This is the fourth novel by Alex Marwood that I’ve read. I loved The Wicked Girls, The Killer Next Door, and the Darkest Secret, and The Poison Garden does not disappoint. It fascinates each of Marwood’s books is distinctive and different, all excellent but if you didn’t know, you’d swear they are by different authors. This one is a story about a cult that very much resembles Jim Jones’s People’s Temple, though located in Wales instead of Guyana. It also resembles Rebecca Wait’s The Followers: in both the cult is called the Ark, a reminder to us that Noah was truly the first (and most successful) survivalist. The members of the Ark community refer to all those outside their as the Dead. The leader of the cult, Lucien, chooses mating partners for the girls when they come of age, but some are especially honoured to bear his own progeny, who become a kind of aristocracy within the community. Just what is expected to happen to the human race at the Great Disaster is never specified, whether it’s going to be ecological, military, or even astronomical, is not revealed. We discover early instead that something like the Jonestown massacre overtakes most of the cult. The front story set in 2019 feature three half-siblings who escaped, Romy, Ilo and Eden. The latter two find their way to being fostered by their aunt Sarah in East Anglia, where Romy eventually joins them. Romy is also pregnant by Lucien. Romy carries a knife and is most adept at survival skills, especially dealing with rapists. Ilo and Eden’s schoolmates also learn the consequences of bullying.

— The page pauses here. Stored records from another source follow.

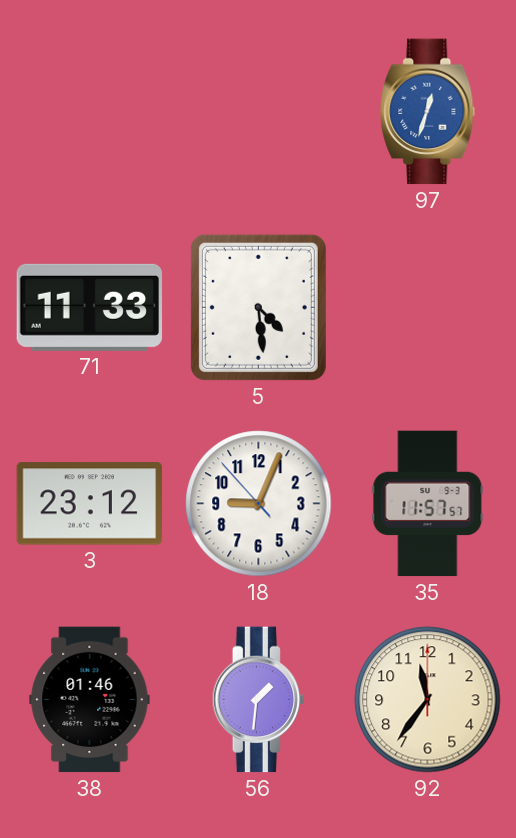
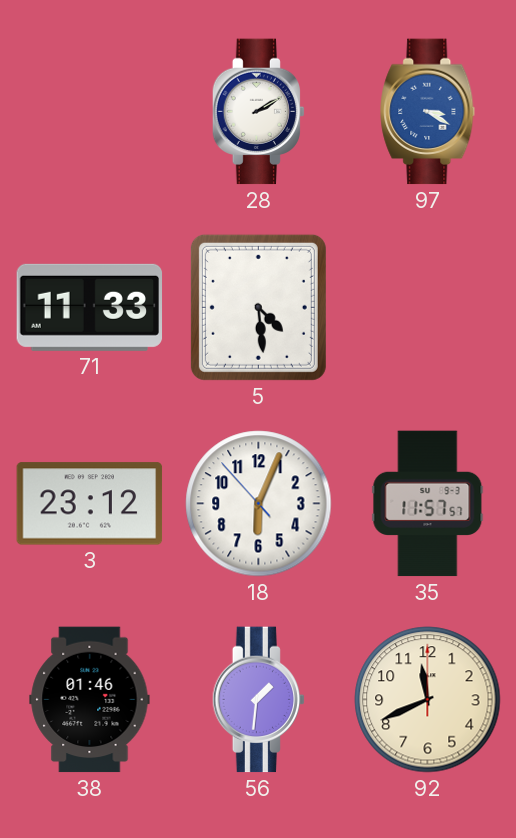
28: none -> 2:10
97: 12:33 -> 3:20
18: 9:03 -> 6:03
92: 11:36 -> 11:41
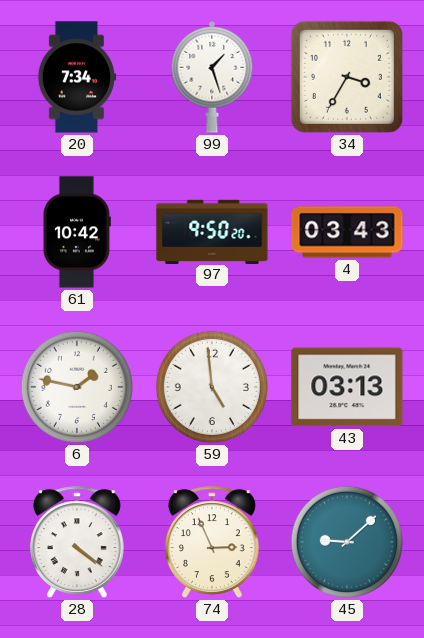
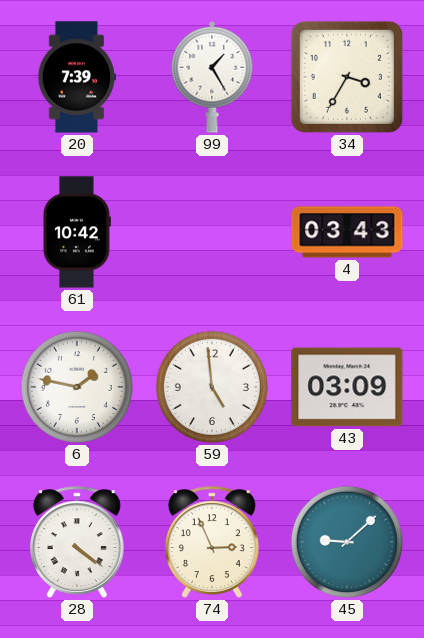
20: 7:34 -> 7:39
99: 1:27 -> 1:25
97: 9:50 -> none
43: 03:13 -> 03:09
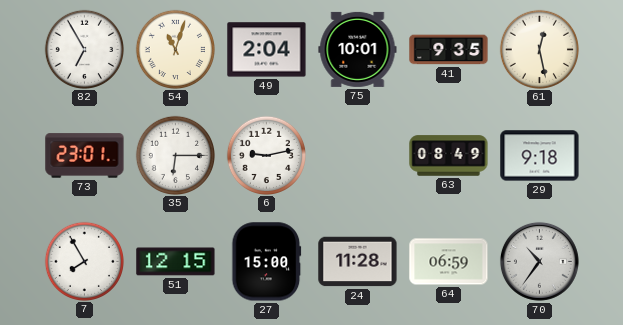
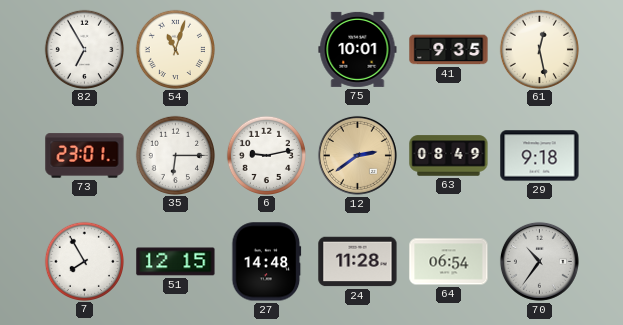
49: 2:04 -> none
12: none -> 2:39
27: 15:00 -> 14:48
64: 06:59 -> 06:54
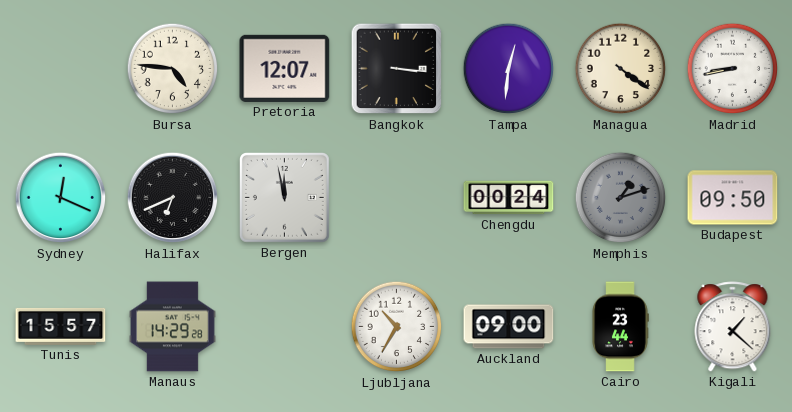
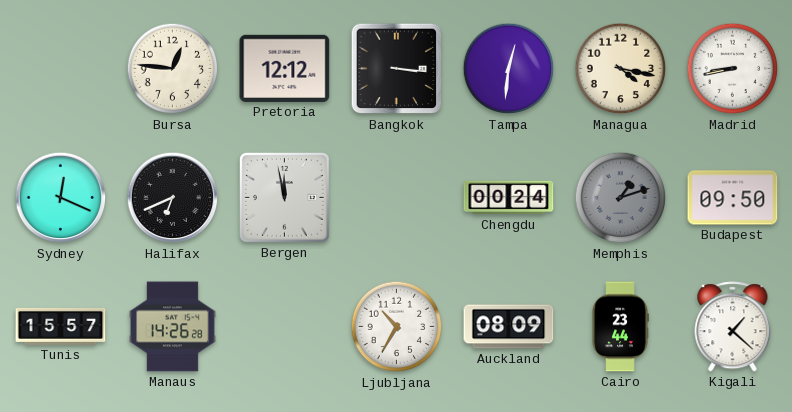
Bursa: 4:46 -> 12:46
Pretoria: 12:07 -> 12:12
Managua: 4:21 -> 4:17
Manaus: 14:29 -> 14:26
Auckland: 09:00 -> 08:09
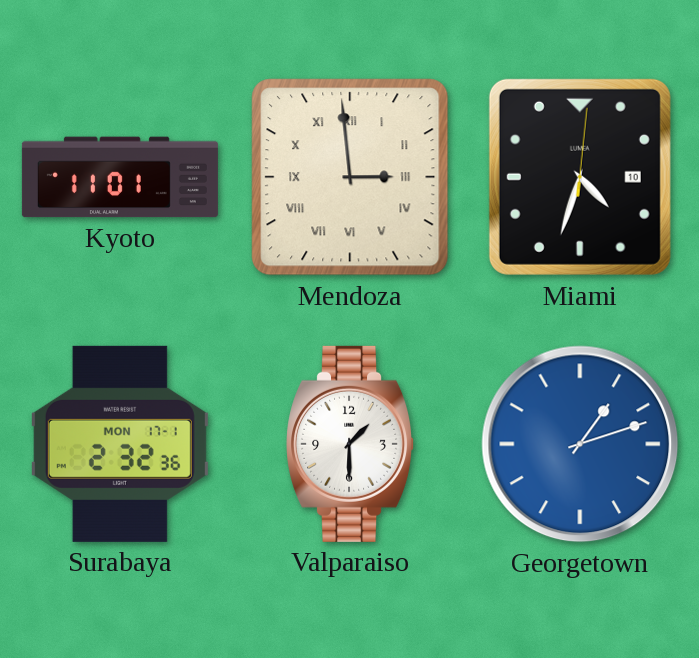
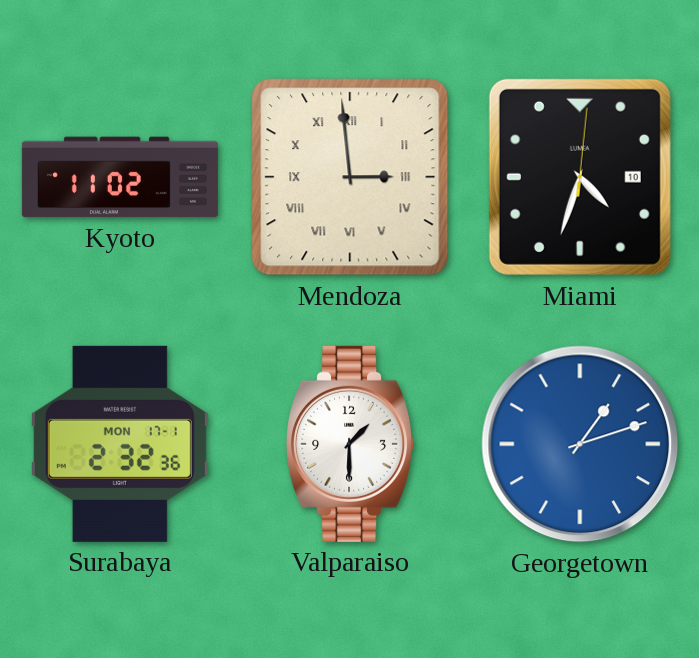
Kyoto: 11:01 -> 11:02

The Ark community is well developed in the story. Though “Everybody is No One and No One is Somebody” are the motto of the community, Lucien, his partner Vita, an American though that plays no part of the story, and some of his offspring seem to form an inner circle who actually run things. Community members who run afoul with the leaders have a habit of disappearing or suffering fatal accidents. In either case they are simply not mentioned again. Sarah is the product of a fanatical evangelical Christian church that is virtually a cult itself, whilst the Ark seems to profess some kind of neo-paganism, though I also sensed the suggestion that the Ark existed only to gratify Lucien and his family’s appetite for sex and power.
As I read The Poison Garden with a raging tooth ache, I’m a bit unclear on some of the details and eager to read over parts again. But for now I found the ending a bit enigmatic. It seems the cult may indeed survive, perhaps as they imagine as the only survivors. But whatever the conclusion, this is an engrossing read.